Hem söylenenleri hem de kendi kişisel deneyimlerimi dikkate aldığımda, aklıma yıllar önce ABD’de tanıştığım bir Uygur Türk’ünün anlattığı olay geldi. Yıllarca Nazi subaylarının zorunlu ikamete tabi tutulduğu bir birimde görev yapmış bu güngörmüş Türk kocası, kişisel olarak hiç sevmediği halde, subayların en çok, esir olmalarına, her şeyi kaybetmelerine karşın yaşam alışkanlıklarından, düzen ve temizliklerinden ödün vermeyen mağrur tavırlarına hayrandı. Bir gün çay sefası eşliğinde anılarını anlatırken kendisine sordum: “Hiç kişisel düşüncelerini ögrenebildiniz mi?” Bana, “Belki inanmayacaksın ama kendi aralarında bile yalnızca zorunlu hallerde konuşurlardı ve günlük dilin gerektirdiği sözcükleri kullanırlardı?” dedi. “Yazık!
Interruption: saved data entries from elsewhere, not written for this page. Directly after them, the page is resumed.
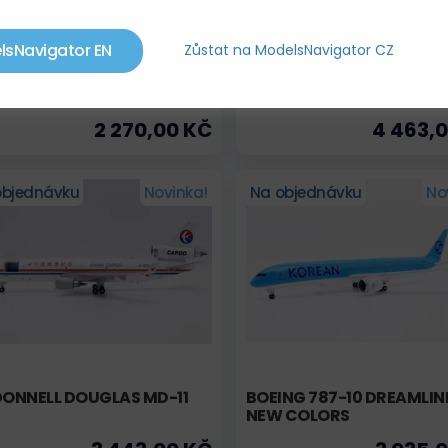
lsNavigator EN
Zůstat na ModelsNavigator CZ
ONNELL DOUGLAS MD90
BOEING 737-800 RYANAIR 
SE COLOR
GXN
2 270,00 KČ
4 463,
objednávku
Novinka!
Na objednávku
No
ONNELL DOUGLAS MD-11
BOEING 787-10 DREAMLIN
NEW COLORS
Hitler hakkında ne düşünüyorlardı? Bunu bilmek isterdim.” deyince, şöyle yanıt verdi: Uzun yıllar çalışınca, bir de Türk olduğumu öğrenince bana daha farklı davranmaya başladılar. Ben de bir gün bu samimiyetten yararlanarak, ilişkimizin iyi olduğu birine sordum: “Hitler’i seviyor musun?” Yanıtı şaşırtıcı idi: “Nefret ediyorum.” Neden, diye sordum. “Çünkü başaramadı.”
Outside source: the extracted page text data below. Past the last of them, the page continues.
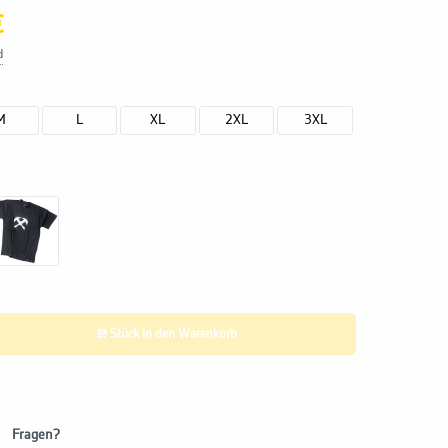
€
d
M
L
XL
2XL
3XL
Stück in den Warenkorb
Fragen?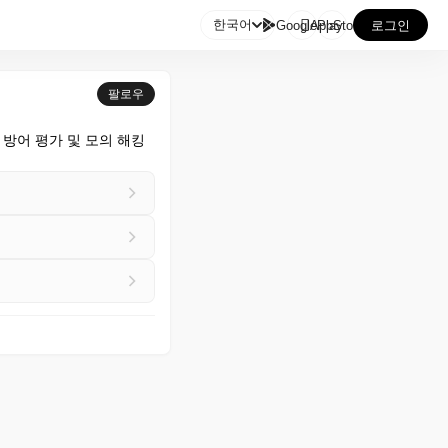

한국어
GooglePlay
AppStore
로그인
팔로우
털 방어 평가 및 모의 해킹 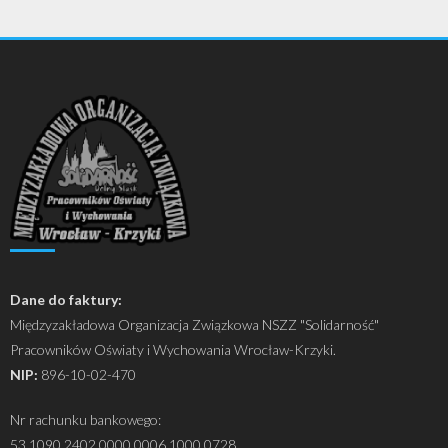
Dane do faktury:
Międzyzakładowa Organizacja Związkowa NSZZ "Solidarność"
Pracowników Oświaty i Wychowania Wrocław-Krzyki.
NIP:
896-10-02-470
Nr rachunku bankowego:
53 1090 2402 0000 0006 1000 0728.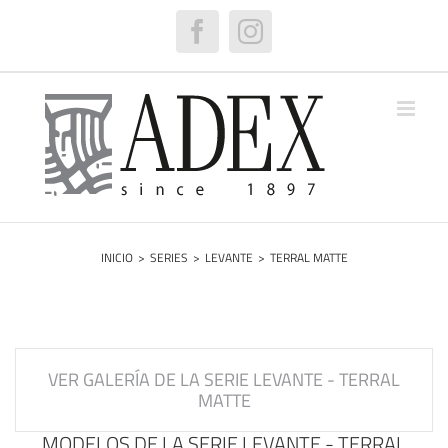
Saltar
al
Facebook
Instagram
contenido
INICIO
>
SERIES
>
LEVANTE
>
TERRAL MATTE
VER GALERÍA DE LA SERIE LEVANTE - TERRAL
MATTE
MODELOS DE LA SERIE LEVANTE - TERRAL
Başarısını yalnızca inandığı, uğruna her şeyini göze alabileceği değerlerine bağlayan bir kişi, başarılı olduğu sürece, değerlerini kutsar, onlara sımsıkı tutunur; başarısız olunca da ilk olarak değerlerinden nefret eder; onları küçümsemeye başlar. Maddî ve manevî değişkenleri değerlendirmeyen, kurucu ya da yıkıcı yerlerini belirleyemeyen, her şeyi mensup bulunduğu değerlere yükleyen, maddî ve manevî koşullar el verdiği sürece başarılı olan bir kişi, ibre aleyhine döndüğü zaman da koşullara bakmaksızın sorumlu olarak yine en genel anlamıyla değerlerini ilan edecek, zamanla onlara bağlılığı gevşeyecek, azalacak, küçümseyecek, tahkir etmeye başlayacak, bir süre sonra da tüm günahı onlara yükleyip nefret edecektir. XVI. ve XVII. yüzyıllarda Osmanlı coğrafyasını ziyaret eden Avrupalı seyyahlar, başta elitler olmak üzere, Müslüman halkın Osmanlı başarılarını dinî değerlere nasıl indirgediklerini anlatırlar. Nitekim çok erken bir dönemde Mehmed Birgivî örneginde görüldüğü, ileri tarihlerde de sıkça müşahede edildiği üzere, çözülmeler, başarısızlıklar da yine özellikle dinî değerlere yüklenilmeye başlanmıştır. Denilebilir ki, başarılı olduğu sürece kutsanan değerlerden başarısızlık döneminde nefret edilmiştir. Yakın dönem tarihimiz bu tavrın örnekleriyle doludur.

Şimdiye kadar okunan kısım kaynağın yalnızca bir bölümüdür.